Head and neck injuries can also trigger tinnitus by affecting the inner ear, the auditory nerve, or the brain regions responsible for processing sound. Trauma-related tinnitus sometimes appears alongside other neurological symptoms and tends to be more variable in pitch and volume than noise-induced tinnitus.

Pulsatile Tinnitus: A Different Category

If the sound in your ear pulses in rhythm with your heartbeat, you likely have pulsatile tinnitus. Unlike the more common subjective type, this is caused by actual physical sound, usually turbulent blood flow near the ear that’s loud enough for your inner ear to pick up. In rare cases, a doctor can hear it too using a stethoscope.

The causes include narrowing of the carotid artery (the major blood vessel running through your neck), abnormal connections between arteries and veins near the skull, and increased pressure inside the skull from a condition called idiopathic intracranial hypertension. Some of these carry a risk of stroke in addition to causing the tinnitus.

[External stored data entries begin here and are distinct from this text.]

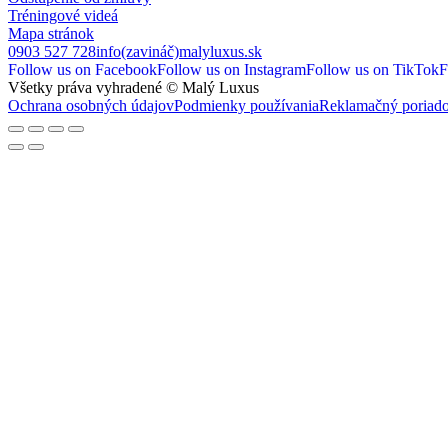
Tréningové videá
Mapa stránok
0903 527 728
info(zavináč)malyluxus.sk
Follow us on Facebook
Follow us on Instagram
Follow us on TikTok
F
Všetky práva vyhradené © Malý Luxus
Ochrana osobných údajov
Podmienky používania
Reklamačný poriad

Pulsatile tinnitus always warrants medical evaluation because it can point to vascular problems that need treatment for reasons well beyond the annoying sound.

Less Common Causes

Meniere’s disease, an inner ear disorder linked to abnormal fluid pressure, often produces tinnitus along with episodes of vertigo and fluctuating hearing loss. Tinnitus can be one of its earliest signs.

Acoustic neuroma, a benign tumor on the nerve connecting the inner ear to the brain, is another possibility. It typically causes tinnitus in only one ear, which is an important distinguishing feature since most tinnitus is bilateral.

Muscle spasms in the inner ear can cause tinnitus accompanied by a feeling of fullness. Eustachian tube dysfunction, where the tube connecting your middle ear to your throat doesn’t open and close properly, can produce similar symptoms by disrupting pressure balance.

When Ear Ringing Needs Urgent Attention

Most tinnitus develops gradually and, while frustrating, isn’t dangerous. But certain patterns signal something more serious:

  • One-sided tinnitus. Ringing in only one ear is a red flag. It’s a common presenting sign of acoustic neuroma and Meniere’s disease.
  • Sudden hearing loss with new tinnitus. This combination is considered an ear emergency that requires same-day evaluation. Early treatment can sometimes restore hearing that would otherwise be permanently lost.
  • Pulsatile tinnitus. A rhythmic, heartbeat-synced sound suggests a vascular cause that may need imaging to rule out conditions affecting blood vessels in or near the brain.
  • Tinnitus with dizziness or vertigo. This combination points to inner ear or neurological involvement that needs investigation.
  • Tinnitus with facial weakness or numbness. Facial nerve symptoms alongside ear ringing can indicate a serious intracranial condition and should be treated as an emergency.

Gradual, bilateral tinnitus that started after years of noise exposure or alongside age-related hearing loss is the most common scenario and the least likely to indicate a dangerous underlying problem. But new, sudden, or one-sided tinnitus tells a different story and deserves prompt evaluation.